The reply consists of one number only: how many lines in the listing below contain the word "Sundern".

_Task material:_
______________________________

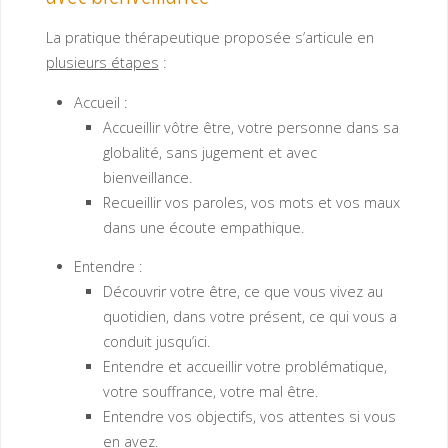
La pratique thérapeutique proposée s’articule en
plusieurs étapes
:
Accueil :
Accueillir vôtre être, votre personne dans sa
globalité, sans jugement et avec
bienveillance.
Recueillir vos paroles, vos mots et vos maux
dans une écoute empathique.
Entendre :
Découvrir votre être, ce que vous vivez au
quotidien, dans votre présent, ce qui vous a
conduit jusqu’ici.
Entendre et accueillir votre problématique,
votre souffrance, votre mal être.
Entendre vos objectifs, vos attentes si vous
en avez.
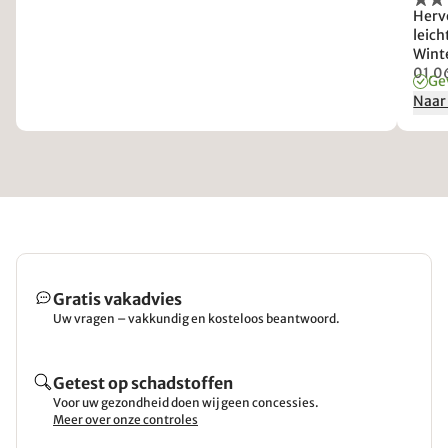
Herv
leich
Wint
komm
01.0
Ge
Naar
Gratis vakadvies
Uw vragen – vakkundig en kosteloos beantwoord.
Getest op schadstoffen
Voor uw gezondheid doen wij geen concessies.
Meer over onze controles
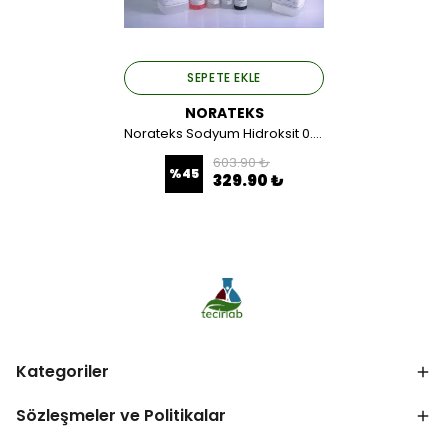
SEPETE EKLE
NORATEKS
Norateks Sodyum Hidroksit 0.1N 1 LT.
603.90 ₺
%
45
329.90 ₺
Kategoriler
Sözleşmeler ve Politikalar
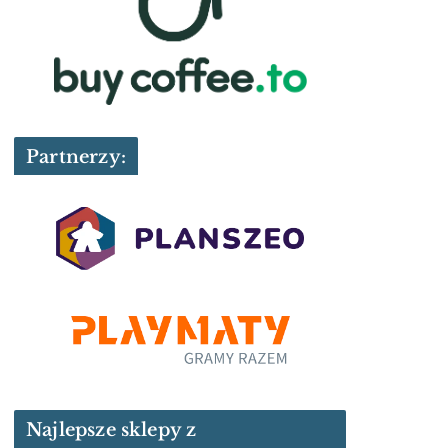
Partnerzy:
Najlepsze sklepy z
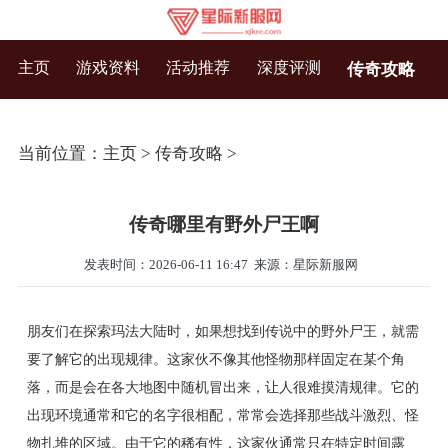
主页
游戏资料
活动推荐
深度评测
传奇攻略
当前位置：
主页
>
传奇攻略
>
传奇哪里有野外尸王啊
发表时间：2026-06-11 16:47
来源：星际新服网
朋友们在探索玛法大陆时，如果想找到传说中的野外尸王，就需
要了解它的出现规律。这家伙不像其他怪物那样固定在某个角
落，而是会在各大地图中随机冒出来，让人很难摸清规律。它的
出现环境通常和它的名字很相配，常常会选择那些战斗激烈、怪
物扎堆的区域。由于它的稀有性，这家伙通常只在特定时间露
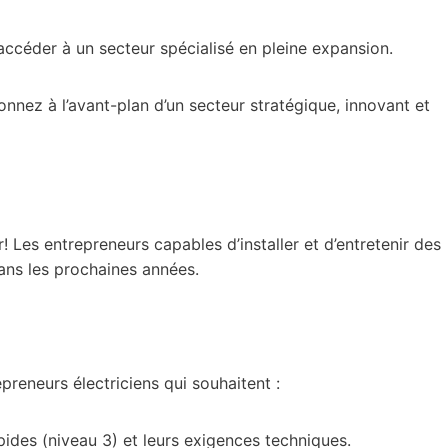
st accéder à un secteur spécialisé en pleine expansion.
nnez à l’avant-plan d’un secteur stratégique, innovant et
Les entrepreneurs capables d’installer et d’entretenir des
dans les prochaines années.
reneurs électriciens qui souhaitent :
des (niveau 3) et leurs exigences techniques.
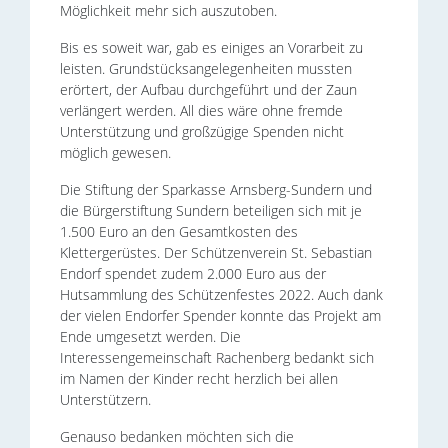
Möglichkeit mehr sich auszutoben.
Bis es soweit war, gab es einiges an Vorarbeit zu
leisten. Grundstücksangelegenheiten mussten
erörtert, der Aufbau durchgeführt und der Zaun
verlängert werden. All dies wäre ohne fremde
Unterstützung und großzügige Spenden nicht
möglich gewesen.
Die Stiftung der Sparkasse Arnsberg-Sundern und
die Bürgerstiftung Sundern beteiligen sich mit je
1.500 Euro an den Gesamtkosten des
Klettergerüstes. Der Schützenverein St. Sebastian
Endorf spendet zudem 2.000 Euro aus der
Hutsammlung des Schützenfestes 2022. Auch dank
der vielen Endorfer Spender konnte das Projekt am
Ende umgesetzt werden. Die
Interessengemeinschaft Rachenberg bedankt sich
im Namen der Kinder recht herzlich bei allen
Unterstützern.
Genauso bedanken möchten sich die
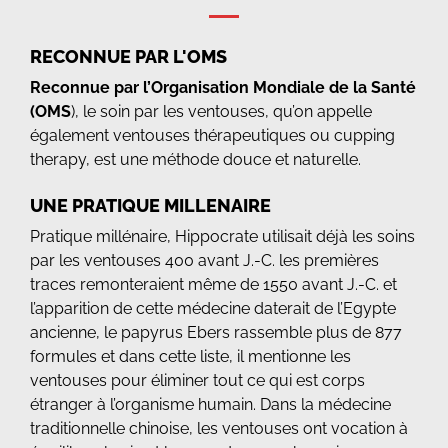
RECONNUE PAR L'OMS
Reconnue par l’Organisation Mondiale de la Santé
(OMS
), le soin par les ventouses, qu’on appelle
également ventouses thérapeutiques ou cupping
therapy, est une méthode douce et naturelle.
UNE PRATIQUE MILLENAIRE
Pratique millénaire, Hippocrate utilisait déjà les soins
par les ventouses 400 avant J.-C. les premières
traces remonteraient même de 1550 avant J.-C. et
l’apparition de cette médecine daterait de l’Egypte
ancienne, le papyrus Ebers rassemble plus de 877
formules et dans cette liste, il mentionne les
ventouses pour éliminer tout ce qui est corps
étranger à l’organisme humain. Dans la médecine
traditionnelle chinoise, les ventouses ont vocation à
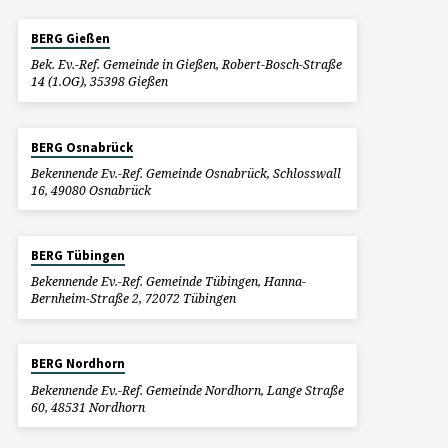
BERG Gießen
Bek. Ev.-Ref. Gemeinde in Gießen, Robert-Bosch-Straße
14 (1.OG), 35398 Gießen
BERG Osnabrück
Bekennende Ev.-Ref. Gemeinde Osnabrück, Schlosswall
16, 49080 Osnabrück
BERG Tübingen
Bekennende Ev.-Ref. Gemeinde Tübingen, Hanna-
Bernheim-Straße 2, 72072 Tübingen
BERG Nordhorn
Bekennende Ev.-Ref. Gemeinde Nordhorn, Lange Straße
60, 48531 Nordhorn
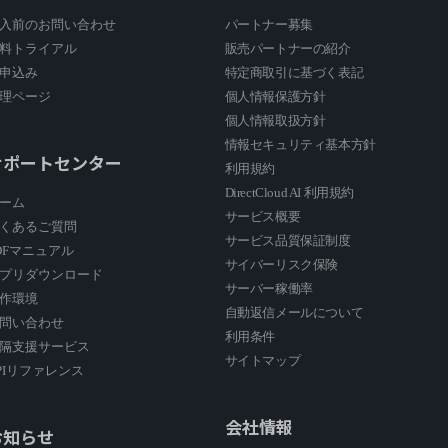
入前のお問い合わせ
パートナー募集
料トライアル
販売パートナーの紹介
申込み
特定商取引に基づく表記
理ページ
個人情報保護方針
個人情報取扱方針
情報セキュリティ基本方針
サポートセンター
利用規約
DirectCloud AI 利用規約
ーム
サービス概要
くあるご質問
サービス品質保証制度
DFマニュアル
サイバーリスク保険
プリダウンロード
サーバー稼働率
作環境
自動返信メールについて
問い合わせ
利用条件
隔支援サービス
サイトマップ
PIリファレンス
会社情報
お知らせ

______________________________

_Result of this task:_ 2